The Pothole in Lane Three (and Why I Keep Hitting It)

I drive to work the same way every day. Same freeway. Same merge. Same three-lane shift over to my usual spot: the second-fastest lane. Not the slowest, not the fastest, just the steady lane where I can ride the flow of traffic without too much fuss. I know this route. I know this lane. And I know—without fail—that I’m going to hit a pothole.

It’s not just any pothole. It’s the pothole. The one that sits like a landmine in lane three. The one I somehow always manage to forget about until it's too late. Whether I’m doing 65 or crawling in bumper-to-bumper, it doesn’t matter. I hit it. Every time. And every time, it rattles me.

You’d think I’d learn. I know where it is. I know it’s coming. I’ve tried everything—nudging over to the right side of the lane, skimming the left edge, even attempting to straddle it like I’m threading a needle with a Honda Civic. But without fail, there’s that thud. That jarring clunk that shoots up through my tires, into my seat, and somehow into my soul. And I find myself wincing, again: “Oh. There it was.”
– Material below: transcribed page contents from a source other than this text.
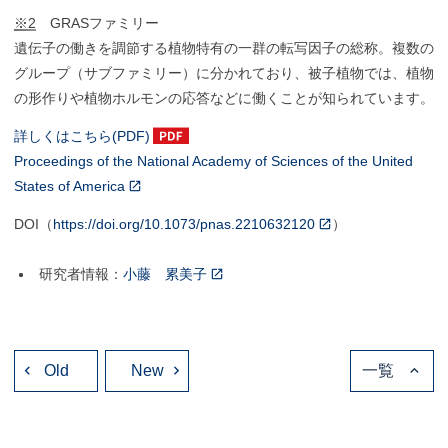
※2
GRASファミリー
遺伝子の働きを調節する植物特有の一群の転写因子の総称。複数の
グループ（サブファミリー）に分かれており、被子植物では、植物
の形作りや植物ホルモンの応答などに働くことが知られています。
詳しくはこちら(PDF)
Proceedings of the National Academy of Sciences of the United
States of America
DOI（
https://doi.org/10.1073/pnas.2210632120
）
研究者情報：
小藤 累美子
投
Old
稿
New
一覧
ナ
ビ
ゲ
ー
シ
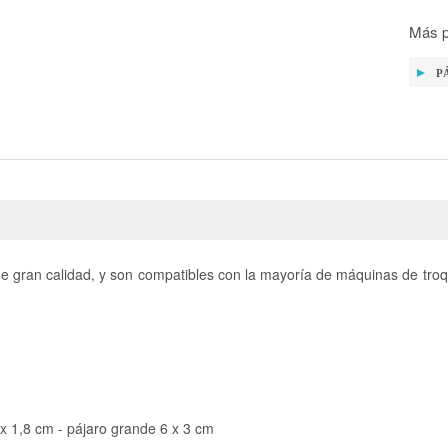
Más p
P
e gran calidad, y son compatibles con la mayoría de máquinas de tro
 x 1,8 cm - pájaro grande 6 x 3 cm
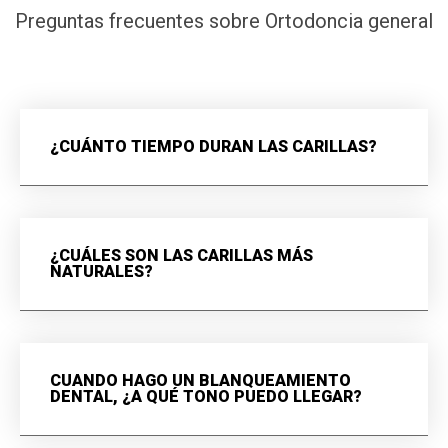
Preguntas frecuentes sobre Ortodoncia general
¿CUÁNTO TIEMPO DURAN LAS CARILLAS?
¿CUÁLES SON LAS CARILLAS MÁS
NATURALES?
CUANDO HAGO UN BLANQUEAMIENTO
DENTAL, ¿A QUÉ TONO PUEDO LLEGAR?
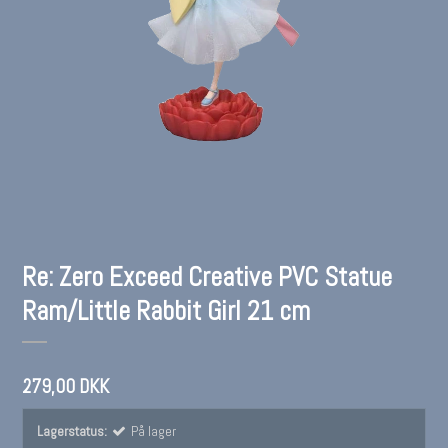
Re: Zero Exceed Creative PVC Statue
Ram/Little Rabbit Girl 21 cm
279,00 DKK
Lagerstatus:
På lager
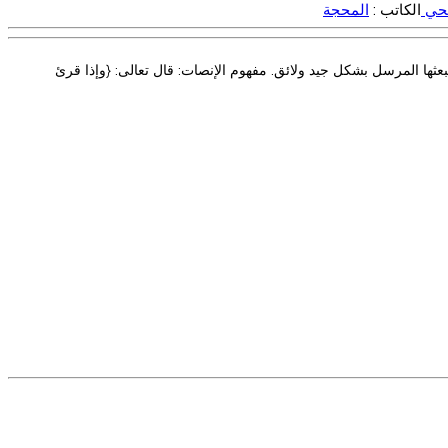
لحي
الكاتب :
المحجة
عثها المرسل بشكل جيد ولائق. مفهوم الإنصات: قال تعالى: {وإذا قرئ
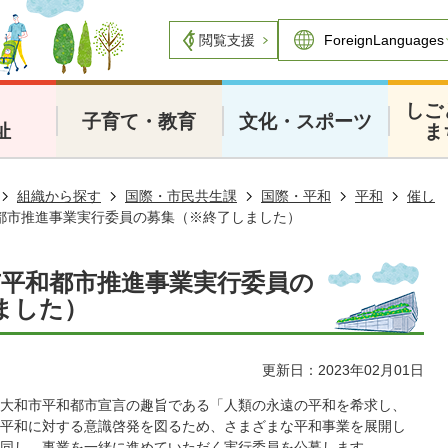
閲覧支援
・
しご
子育て・教育
文化・スポーツ
祉
ま
組織から探す
国際・市民共生課
国際・平和
平和
催し
都市推進事業実行委員の募集（※終了しました）
市平和都市推進事業実行委員の
ました）
更新日：2023年02月01日
大和市平和都市宣言の趣旨である「人類の永遠の平和を希求し、
平和に対する意識啓発を図るため、さまざまな平和事業を展開し
同し、事業を一緒に進めていただく実行委員を公募します。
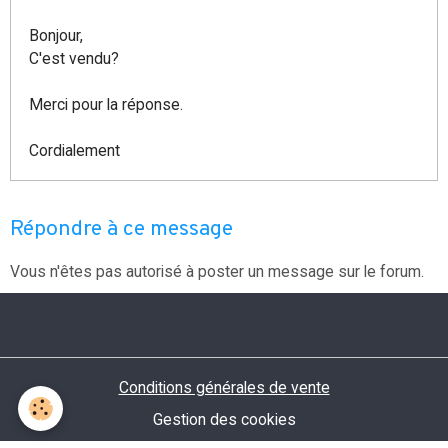
Bonjour,
C'est vendu?
Merci pour la réponse.
Cordialement
Répondre à ce message
Vous n'êtes pas autorisé à poster un message sur le forum.
Conditions générales de vente
Gestion des cookies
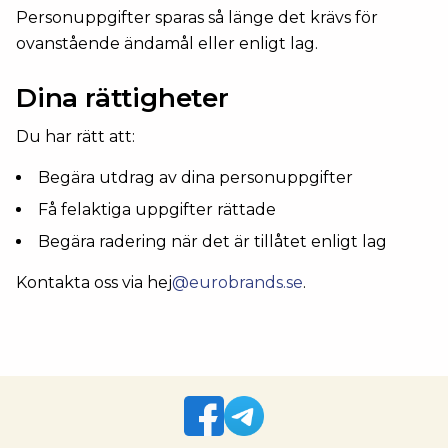
Personuppgifter sparas så länge det krävs för
ovanstående ändamål eller enligt lag.
Dina rättigheter
Du har rätt att:
Begära utdrag av dina personuppgifter
Få felaktiga uppgifter rättade
Begära radering när det är tillåtet enligt lag
Kontakta oss via hej
@eurobrands.se
.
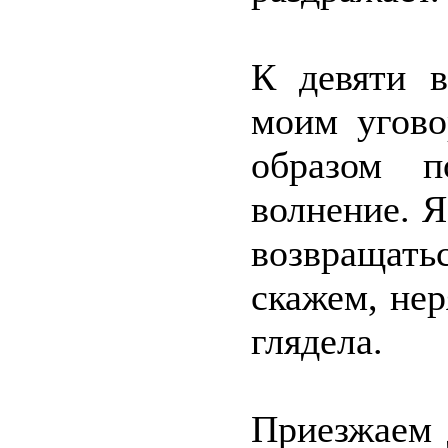
К девяти в
моим угово
образом п
волнение. Я
возвращать
скажем, нер
глядела.
Приезжаем 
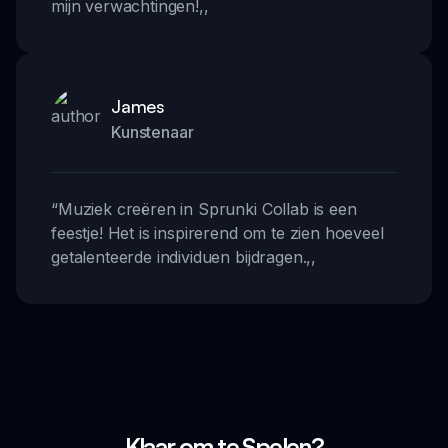
mijn verwachtingen!
,,
James
Kunstenaar
“
Muziek creëren in Sprunki Collab is een
feestje! Het is inspirerend om te zien hoeveel
getalenteerde individuen bijdragen.
,,
Klaar om te Spelen?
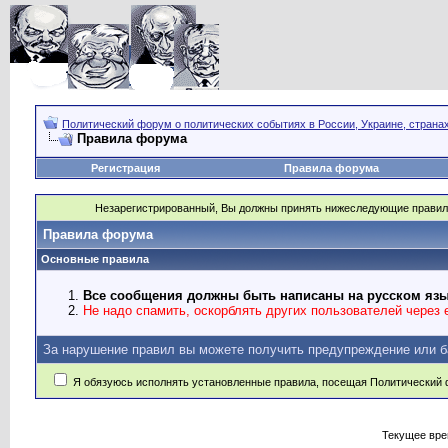
Политический форум о политических событиях в России, Украине, страна
Правила форума
Регистрация
Правила форума
Незарегистрированный, Вы должны принять нижеследующие правил
Правила форума
Основные правила
Все сообщения должны быть написаны на русском язы
Не надо спамить, оскорблять других пользователей через e
За нарушение правил вы можете получить предупреждение или б
Я обязуюсь исполнять установленные правила, посещая Политический 
Текущее вр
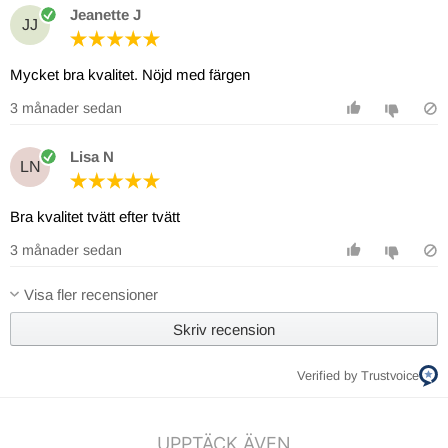
Jeanette J
JJ
Mycket bra kvalitet. Nöjd med färgen
3 månader sedan
Lisa N
LN
Bra kvalitet tvätt efter tvätt
3 månader sedan
Visa fler recensioner
Skriv recension
Verified by Trustvoice
UPPTÄCK ÄVEN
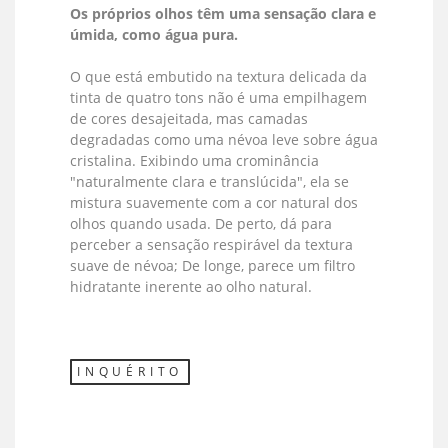
Os próprios olhos têm uma sensação clara e
úmida, como água pura.
O que está embutido na textura delicada da
tinta de quatro tons não é uma empilhagem
de cores desajeitada, mas camadas
degradadas como uma névoa leve sobre água
cristalina. Exibindo uma crominância
"naturalmente clara e translúcida", ela se
mistura suavemente com a cor natural dos
olhos quando usada. De perto, dá para
perceber a sensação respirável da textura
suave de névoa; De longe, parece um filtro
hidratante inerente ao olho natural.
INQUÉRITO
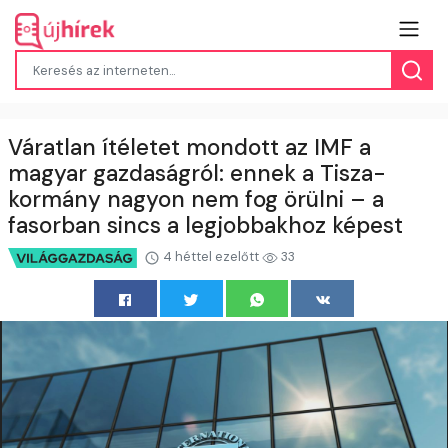
Váratlan ítéletet mondott az IMF a
magyar gazdaságról: ennek a Tisza-
kormány nagyon nem fog örülni – a
fasorban sincs a legjobbakhoz képest
4 héttel ezelőtt
33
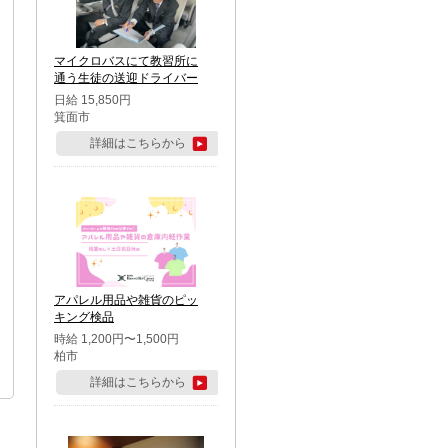
マイクロバスにて教習所に
通う生徒の送迎ドライバー
日給 15,850円
箕面市
詳細はこちらから
アパレル用品や雑貨のピッ
キング検品
時給 1,200円〜1,500円
柏市
詳細はこちらから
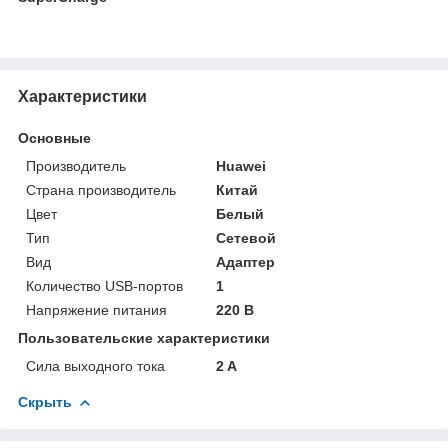
Характеристики
Основные
Производитель
Huawei
Страна производитель
Китай
Цвет
Белый
Тип
Сетевой
Вид
Адаптер
Количество USB-портов
1
Напряжение питания
220 В
Пользовательские характеристики
Сила выходного тока
2 A
Скрыть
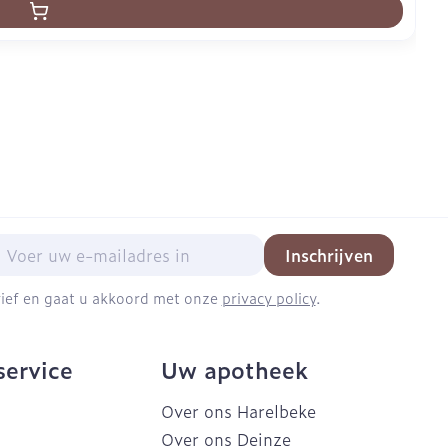
mail adres
Inschrijven
brief en gaat u akkoord met onze
privacy policy
.
service
Uw apotheek
Over ons Harelbeke
Over ons Deinze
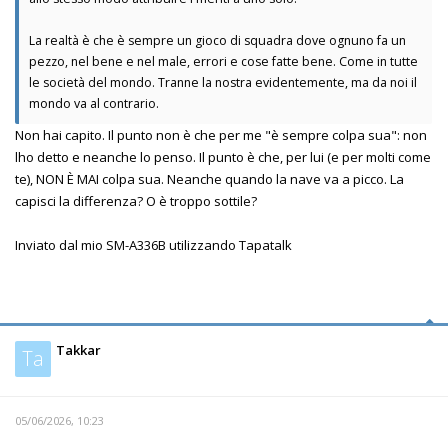
La realtà è che è sempre un gioco di squadra dove ognuno fa un
pezzo, nel bene e nel male, errori e cose fatte bene. Come in tutte
le società del mondo. Tranne la nostra evidentemente, ma da noi il
mondo va al contrario.
Non hai capito. Il punto non è che per me "è sempre colpa sua": non
lho detto e neanche lo penso. Il punto è che, per lui (e per molti come
te), NON È MAI colpa sua. Neanche quando la nave va a picco. La
capisci la differenza? O è troppo sottile?
Inviato dal mio SM-A336B utilizzando Tapatalk
Takkar
Ta
05/06/2026, 10:23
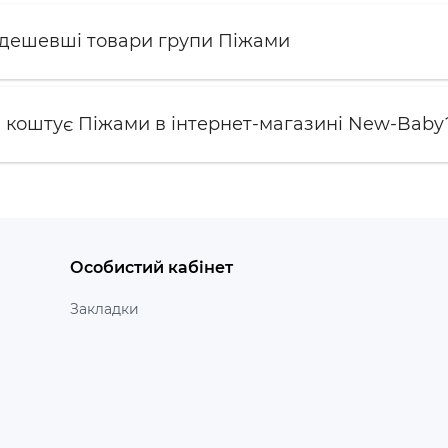
йдешевші товари групи Піжами
и коштує Піжами в інтернет-магазині New-Baby
Особистий кабінет
Закладки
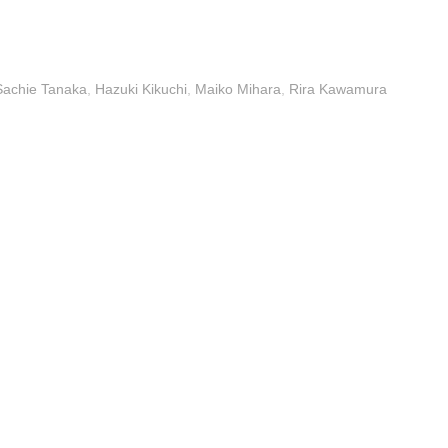
Sachie Tanaka
,
Hazuki Kikuchi
,
Maiko Mihara
,
Rira Kawamura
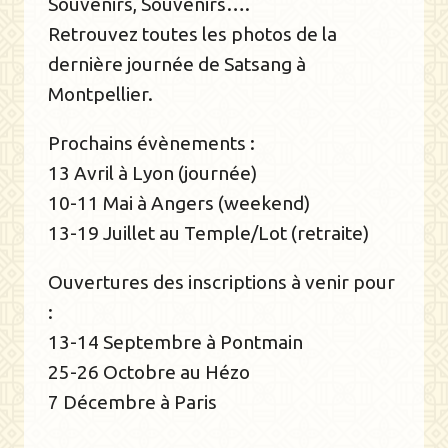
Souvenirs, Souvenirs….
Retrouvez toutes les photos de la
dernière journée de Satsang à
Montpellier.
Prochains évènements :
13 Avril à Lyon (journée)
10-11 Mai à Angers (weekend)
13-19 Juillet au Temple/Lot (retraite)
Ouvertures des inscriptions à venir pour
:
13-14 Septembre à Pontmain
25-26 Octobre au Hézo
7 Décembre à Paris
RETOUR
I told a friend about this, and he burst out laughing. Because it’s ridiculous, right? It’s the definition of insanity: doing the same thing over and over again and expecting different results. And here I am, day after day, lane three, pothole.

But this morning, mid-thud, I had this thought: Isn’t this just… life?

I’m in one lane. One single lane. But I’ve got an entire freeway available to me—four full lanes and a carpool lane I can’t use (unless I suddenly take up carpool karaoke with a mannequin or something). And yet, I keep defaulting to this one lane, this one route, this one rhythm. Even though it doesn’t serve me. Even though it hurts.

What else am I doing this with?

I say I want to write children’s books. And I’ve got a finished manuscript. But I haven’t found an illustrator. Why? Because most nights, I get home, I’m tired, and I scroll. Instagram, mindless games, the bottomless binge-watch. Then I go to bed thinking, tomorrow I’ll change. And the next day? Groundhog Day. Same routine. Same lane. Same pothole.

There’s no rule that says I can’t get in a new lane. No sign saying, “Zach, you belong in lane three forever.” Change is there, available like an exit ramp that shows up every five miles. The real question is: Am I willing to take it?

We all do this, in some way. You want to write, but the remote is closer than the pen. You want to start that business, but first—just one more scroll, one more episode. The discomfort of change can be enough to keep us stuck in lane three indefinitely.

And every now and then, we get a few “good days.” We miss the pothole. Traffic flows. We think, Maybe I’ve figured it out. Maybe the lane isn’t so bad after all. But then—clunk. There it is again. The pothole. The wake-up call. The reminder.

And the most dangerous part? We start to externalize it. Why hasn’t the city fixed this yet? Meaning: Why hasn’t the world made it easier for me to not change? If the pothole were gone, I could stay in this lane. It’s their fault. Not mine.

But the truth is, the pothole isn’t the problem.

The problem is I keep choosing the same lane.

There’s a whole freeway out there. As Moana so wisely put it, “There’s more beyond the reef.” There’s more beyond lane three. There’s a faster lane. A slower lane. A lane with a smoother ride, or at least a different view. One where maybe I finally send that email to an illustrator. Or write a new page instead of watching another one.

So I’ll ask you what I asked myself:

Where in your life are you driving the same lane, hitting the same pothole, and pretending like it’s not a choice?

The lanes are open. The road is wide. You don’t have to stay in lane three forever.